Well, my worldview is partially informed by the following ideas. Some notes are attached:

Economics - Wealth of Nations, etc. Free trade. However, I have been studying some aspects of monopolistic behaviour and I'm not sure I agree with the state of the art. I'm closer to a supply-sider than a Keynesian, but I also believe tax cuts are better than spending because they increase allocative efficiency- the people receiving the benefits are making the decisions. This is an aspect of effective information architecture.

Information Architecture - Survival of the Smartest. Information input, power output, and decision making should all be vested in the same individual or entity for maximum efficiency. There are other aspects to information theory.

Information Theory - umm... my understanding of the topic comes from a lot of reading on networks, supernodes, quantum computing, game theory, etc. I have written about the network thing, which is sort of analogous to the "wisdom of crowds."

The Wisdom of Crowds - there's a book by that name. It says groups of people make better decisions than individuals in some situations. This is really just the result of economics, information theory, and whatnot.
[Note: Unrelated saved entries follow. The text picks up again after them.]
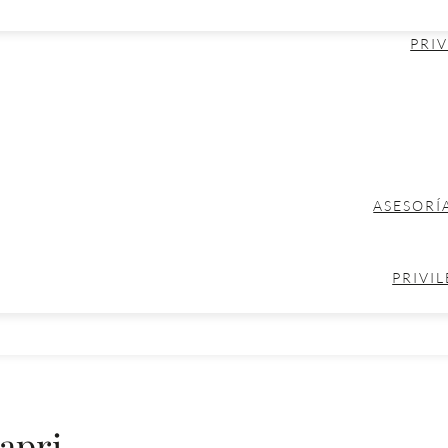
PRIV
ASESORÍ
PRIVIL
apri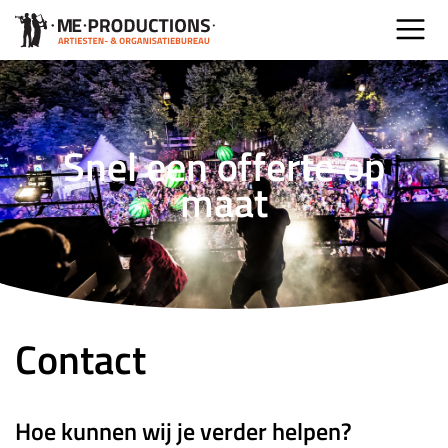
Snel een offerte op
maat
Contact
Hoe kunnen wij je verder helpen?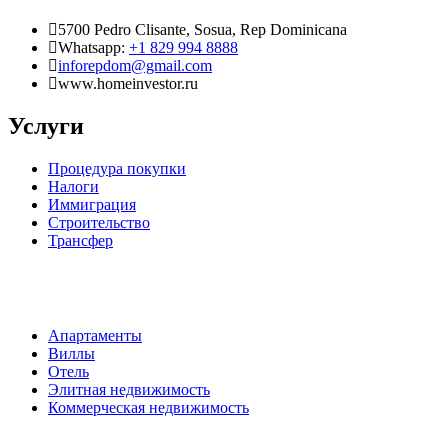
5700 Pedro Clisante, Sosua, Rep Dominicana
Whatsapp:
+1 829 994 8888
inforepdom@gmail.com
www.homeinvestor.ru
Услуги
Процедура покупки
Налоги
Иммиграция
Строительство
Трансфер
Апартаменты
Виллы
Отель
Элитная недвижимость
Коммерческая недвижимость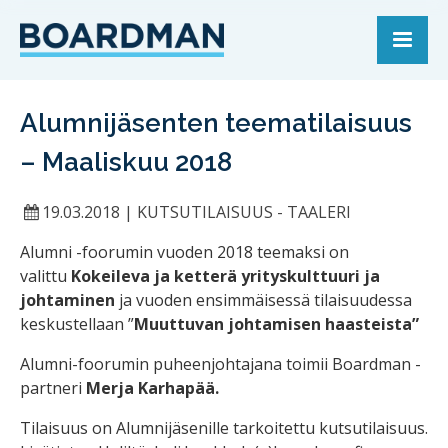
Alumnijäsenten teematilaisuus
– Maaliskuu 2018
19.03.2018
|
KUTSUTILAISUUS - TAALERI
Alumni -foorumin vuoden 2018 teemaksi on
valittu
Kokeileva ja ketterä yrityskulttuuri ja
johtaminen
ja vuoden ensimmäisessä tilaisuudessa
keskustellaan ”
Muuttuvan johtamisen haasteista”
Alumni-foorumin puheenjohtajana toimii Boardman -
partneri
Merja Karhapää.
Tilaisuus on Alumnijäsenille tarkoitettu kutsutilaisuus.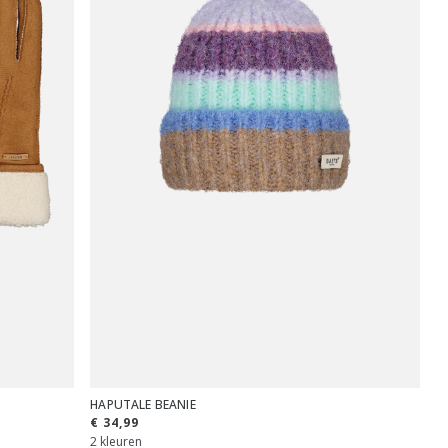
HAPUTALE BEANIE
€ 34,99
2 kleuren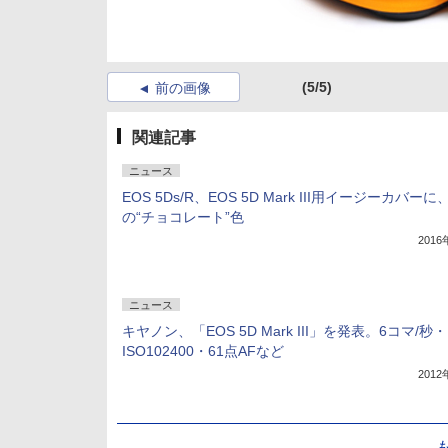
(5/5)
前の画像
関連記事
ニュース
EOS 5Ds/R、EOS 5D Mark III用イージーカバー
の“チョコレート”色
201
ニュース
キヤノン、「EOS 5D Mark III」を発表。6コマ/秒・
ISO102400・61点AFなど
201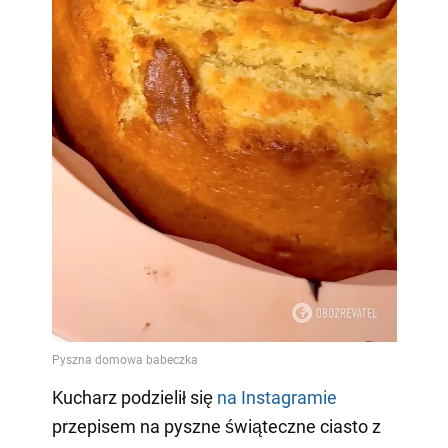
Kucharz podzielił się
na Instagramie
przepisem na pyszne świąteczne ciasto z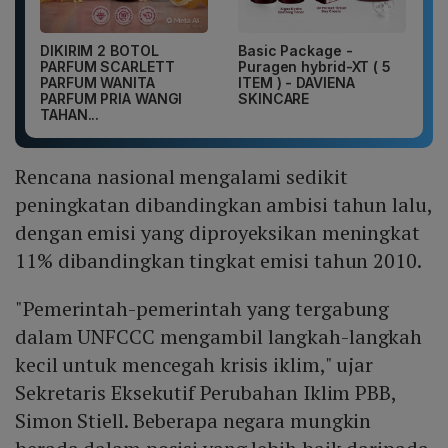
DIKIRIM 2 BOTOL
Basic Package -
PARFUM SCARLETT
Puragen hybrid-XT ( 5
PARFUM WANITA
ITEM ) - DAVIENA
PARFUM PRIA WANGI
SKINCARE
TAHAN...
Rencana nasional mengalami sedikit
peningkatan dibandingkan ambisi tahun lalu,
dengan emisi yang diproyeksikan meningkat
11% dibandingkan tingkat emisi tahun 2010.
"Pemerintah-pemerintah yang tergabung
dalam UNFCCC mengambil langkah-langkah
kecil untuk mencegah krisis iklim," ujar
Sekretaris Eksekutif Perubahan Iklim PBB,
Simon Stiell. Beberapa negara mungkin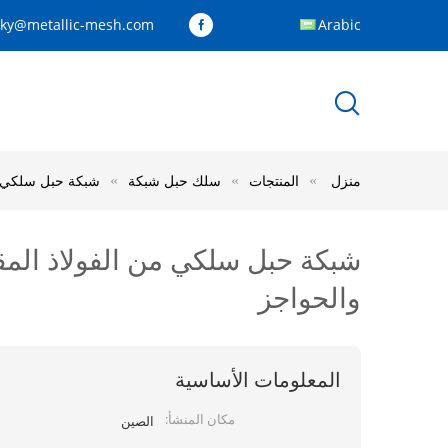
cky@metallic-mesh.com
Arabic
منزل
المنتجات
سلك حبل شبكة
شبكة حبل سلكي من الفولاذ الم
والحواجز
المعلومات الأساسية
مكان المنشأ:
الصين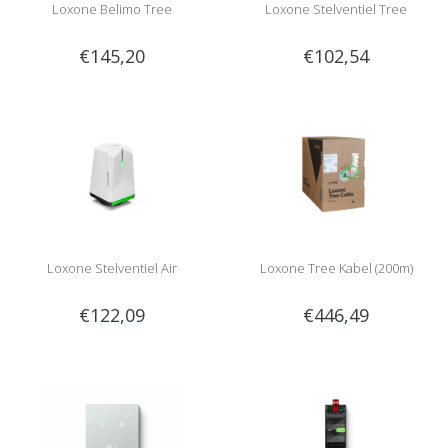
Loxone Belimo Tree
Loxone Stelventiel Tree
€145,20
€102,54
Loxone Stelventiel Air
Loxone Tree Kabel (200m)
€122,09
€446,49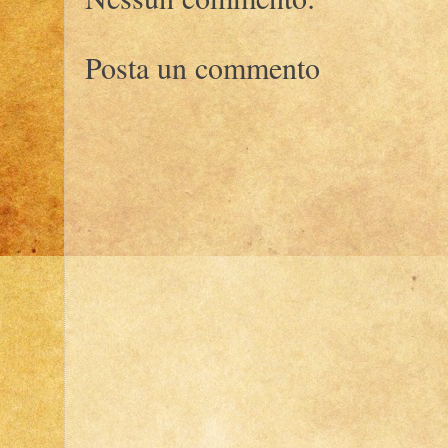
Posta un commento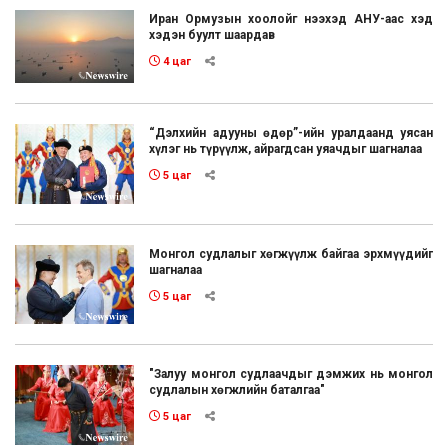
Иран Ормузын хоолойг нээхэд АНУ-аас хэд
хэдэн буулт шаардав
4 цаг
“Дэлхийн адууны өдөр”-ийн уралдаанд уясан
хүлэг нь түрүүлж, айрагдсан уяачдыг шагналаа
5 цаг
Монгол судлалыг хөгжүүлж байгаа эрхмүүдийг
шагналаа
5 цаг
"Залуу монгол судлаачдыг дэмжих нь монгол
судлалын хөгжлийн баталгаа"
5 цаг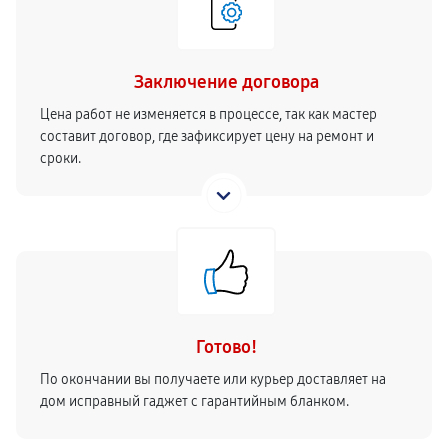
Заключение договора
Цена работ не изменяется в процессе, так как мастер
составит договор, где зафиксирует цену на ремонт и
сроки.
Готово!
По окончании вы получаете или курьер доставляет на
дом исправный гаджет с гарантийным бланком.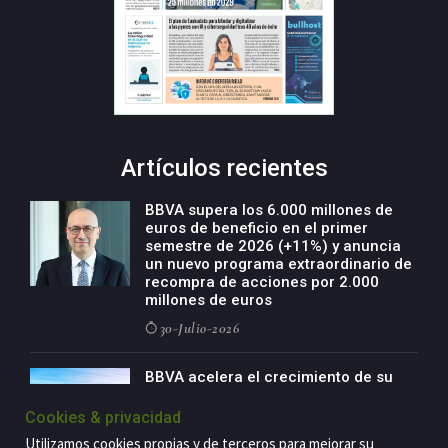
Artículos recientes
BBVA supera los 6.000 millones de
euros de beneficio en el primer
semestre de 2026 (+11%) y anuncia
un nuevo programa extraordinario de
recompra de acciones por 2.000
millones de euros
30-Julio-2026
BBVA acelera el crecimiento de su
negocio agro con un modelo global
de especialización presente en siete
Cookies & privacidad
países
Utilizamos cookies propias y de terceros para mejorar su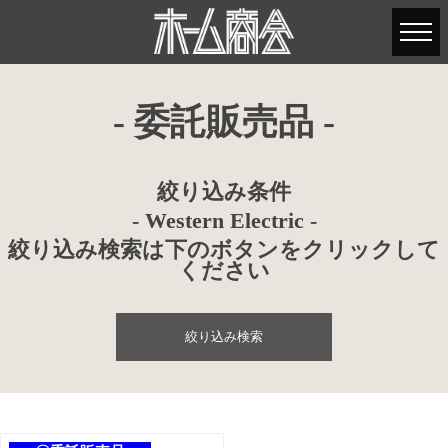
- 委託販売品 -
絞り込み条件
- Western Electric -
絞り込み検索は下のボタンをクリックして
ください
絞り込み検索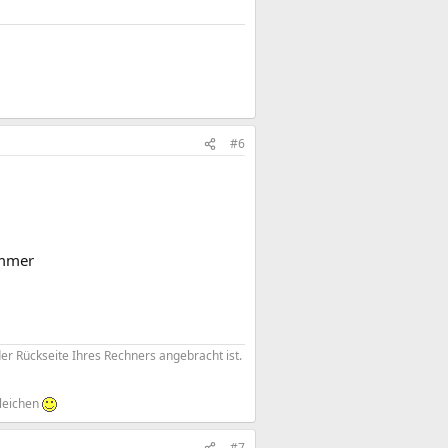
#6
ummer
der Rückseite Ihres Rechners angebracht ist.
leichen
#7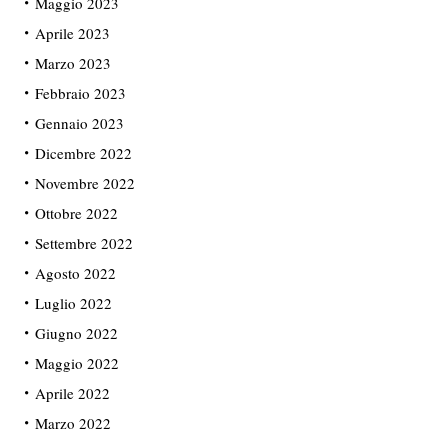
Maggio 2023
Aprile 2023
Marzo 2023
Febbraio 2023
Gennaio 2023
Dicembre 2022
Novembre 2022
Ottobre 2022
Settembre 2022
Agosto 2022
Luglio 2022
Giugno 2022
Maggio 2022
Aprile 2022
Marzo 2022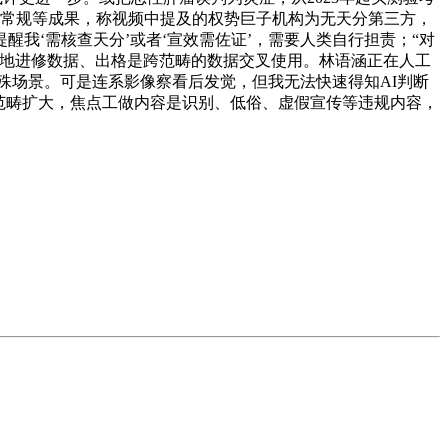
血常规等成果，称视频中提及的权势巨子机构为无天分第三方，
醒我‘需核查天分’或者‘宣效需佐证’，需要人类自行担责；“对
量地进修数据、出格是跨范畴的数据交叉使用。林语涵正在人工
特殊场景。可是连系影像察看后发觉，但我无法快速得知AI判断
和范畴扩大，焦点工做内容是识别、低俗、虚假宣传等违规内容，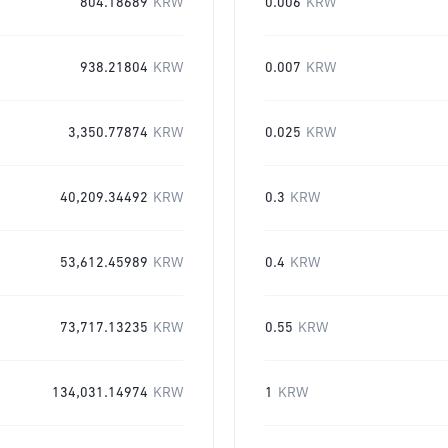
804.18689
KRW
0.006
KRW
938.21804
KRW
0.007
KRW
3,350.77874
KRW
0.025
KRW
40,209.34492
KRW
0.3
KRW
53,612.45989
KRW
0.4
KRW
73,717.13235
KRW
0.55
KRW
134,031.14974
KRW
1
KRW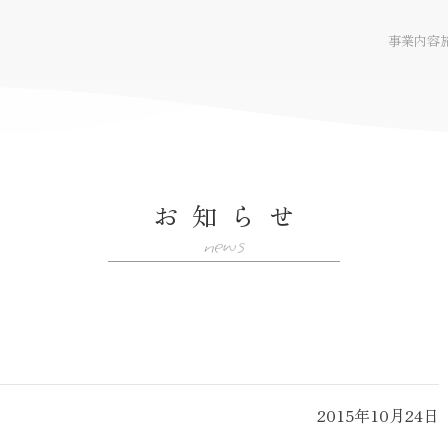
事業内容
お知らせ
WEBサイト
news
2015年10月24日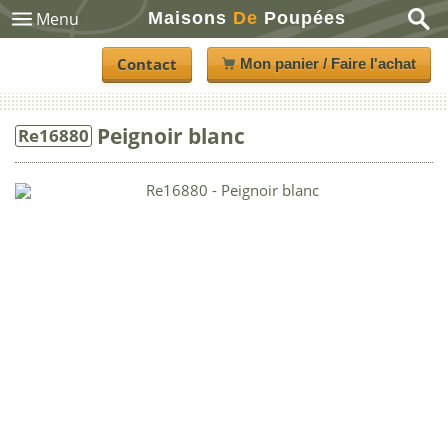
Maisons
De
Poupées
Menu
Contact
Mon panier / Faire l'achat
Peignoir blanc
Re16880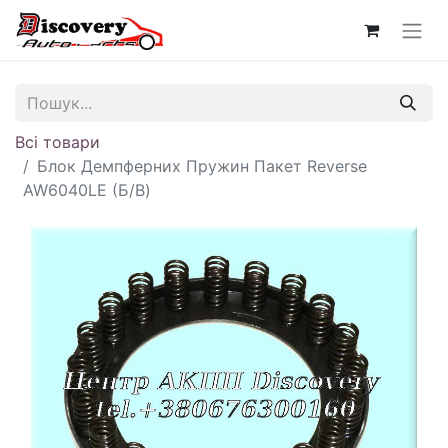
Всі товари
Блок Демпферних Пружин Пакет Reverse
AW6040LE (Б/В)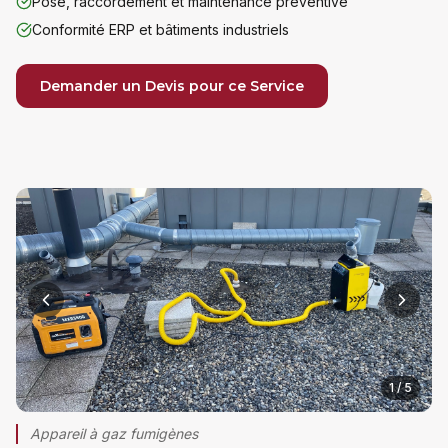
Pose, raccordement et maintenance préventive
Conformité ERP et bâtiments industriels
Demander un Devis pour ce Service
1
/
5
Appareil à gaz fumigènes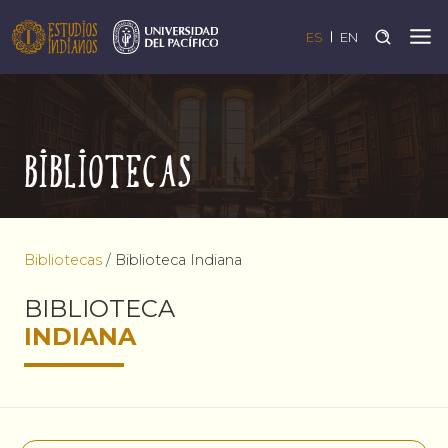
ES
EN
Bibliotecas
Bibliotecas
/
Biblioteca Indiana
BIBLIOTECA
INDIANA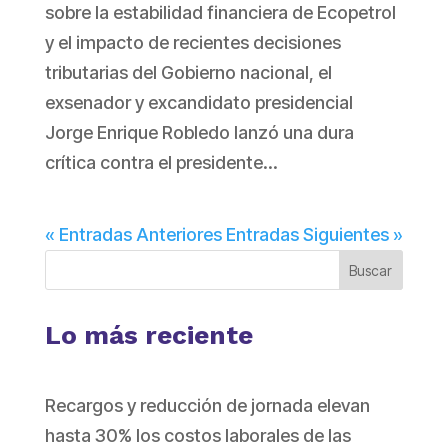
sobre la estabilidad financiera de Ecopetrol
y el impacto de recientes decisiones
tributarias del Gobierno nacional, el
exsenador y excandidato presidencial
Jorge Enrique Robledo lanzó una dura
crítica contra el presidente...
« Entradas Anteriores
Entradas Siguientes »
Buscar
Lo más reciente
Recargos y reducción de jornada elevan
hasta 30% los costos laborales de las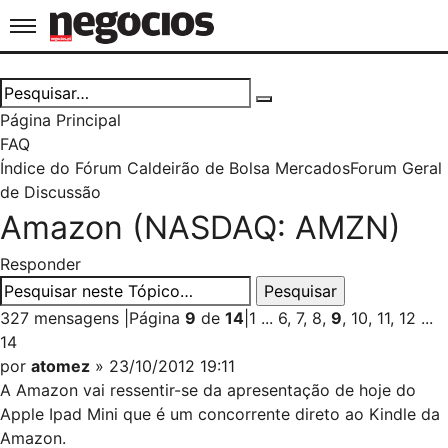
Jornal de Negócios
Página Principal
FAQ
Índice do Fórum Caldeirão de Bolsa
Mercados
Forum Geral
de Discussão
Amazon (NASDAQ: AMZN)
Responder
327 mensagens
|
Página
9
de
14
|
1
...
6
,
7
,
8
,
9
,
10
,
11
,
12
...
14
por
atomez
» 23/10/2012 19:11
A Amazon vai ressentir-se da apresentação de hoje do
Apple Ipad Mini que é um concorrente direto ao Kindle da
Amazon.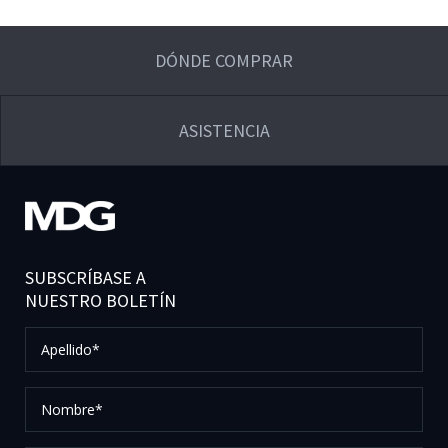
DÓNDE COMPRAR
ASISTENCIA
SUBSCRÍBASE A
NUESTRO BOLETÍN
Apellido*
Nombre*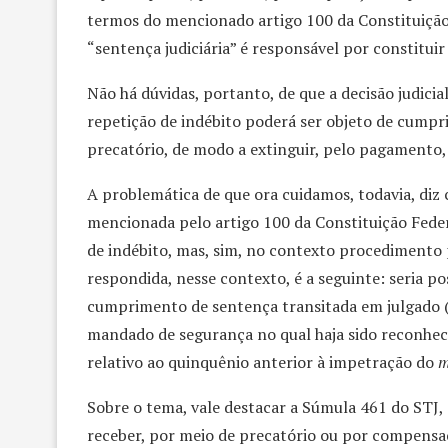
termos do mencionado artigo 100 da Constituição
“sentença judiciária” é responsável por constituir 
Não há dúvidas, portanto, de que a decisão judici
repetição de indébito poderá ser objeto de cumpr
precatório, de modo a extinguir, pelo pagamento, a
A problemática de que ora cuidamos, todavia, diz 
mencionada pelo artigo 100 da Constituição Fede
de indébito, mas, sim, no contexto procedimento
respondida, nesse contexto, é a seguinte: seria p
cumprimento de sentença transitada em julgado (
mandado de segurança no qual haja sido reconhecid
relativo ao quinquênio anterior à impetração do
m
Sobre o tema, vale destacar a Súmula 461 do STJ,
receber, por meio de precatório ou por compensaçã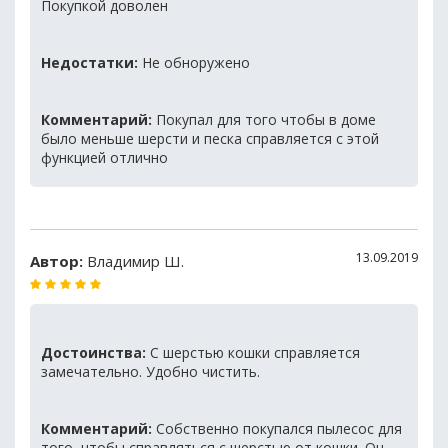
Покупкой доволен
Недостатки:
Не обноружено
Комментарий:
Покупал для того чтобы в доме
было меньше шерсти и песка справляется с этой
функцией отлично
13.09.2019
Автор:
Владимир Ш.
Достоинства:
С шерстью кошки справляется
замечательно. Удобно чистить.
Комментарий:
Собственно покупался пылесос для
того, чтобы справляться с шерстью от кошки. Он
Public Choice Theory - There is a common assumption, sometimes referred to as "Public Interest Theory," which says that everyone in the economy acts in their own self interest, but government bureaucrats and politicians act in the best interests of society. Public Choice Theory says that the individuals in the government act in their own interest. This is an obvious insight, but it has some less-obvious ramifications. The Causes and Consequences of Anti-Trust explains it succinctly in the first chapter or so. Google it, cuz I don't have any good links.

Foreign Policy Realism - see Nuclear Weapons and Foreign Policy by Henry Kissinger

Realpolitik - I think Orwell may've come up with the word, but it's the domestic equivalent of Realism, and it's a more sinister term for Public Choice Theory. I just like the word "realpolitik" so I wanted to put it in.

Anarcho-capitalism - I'm a moral AND consequential libertarian, due to the ideas already listed.

Natural Rights - see the writings of John Locke. I agree with him more or less, although I believe that the natural rights are predicated on solipsism as well as on practial and religious grounds. This is in contrast to Hobbes, who didn't seem to recognise an absolute basis for human rights.

Solipsism - Descartes, Meditations. There aren't many things that you can know for sure. In fact, your own existence may be the only thing that is real. I assume that the universe I see is real only because it is the default. This is an intellectual house of mirrors, but the existence of "negative" natural rights and the nonexistence of positive rights are the most useful ideas I derive from solipsism.

Stoicism - This is more of a personal preference. It means not being controlled by emotion to the point that it is counterproductive. The pursuit of knowledge as virtue and the use of ascetisim and mortification to increase willpower.

Burkean Conservatism - despite the fact that I have all the wild-eyed dreams of a gun-toting revolutionary, I'm not out there urging a Grey Revolution to overthrow the illegitimate US government. Why? Well, I could be wrong. Even if I am right, and some sort of anarchist utopia is *theoretically* possible, it is not practically possible and won't be for the forseeable future. Like any good conservative, I therefore prefer small, incremental steps towards the ideal. If we go astray, we can study it and fix it. We can get all the systems right.

A lot of these ideas seem intellectually dishonest, at least when taken together. What are the odds that libertarianism is the most moral AND the most effective system? Isn't that merely grasping for justification to force my own morality on others?

Well, what kind of a God would create a universe where the most moral system is ineffective and unstable? If it is ineffective and unstable, isn't it almost immoral by definition? If God ordained that it shouldn't work, then doesn't that make it immoral?

Maybe. Anyway, I'm sure I've forgotten things, but I thought that the public choice theory might be new to some people. Later.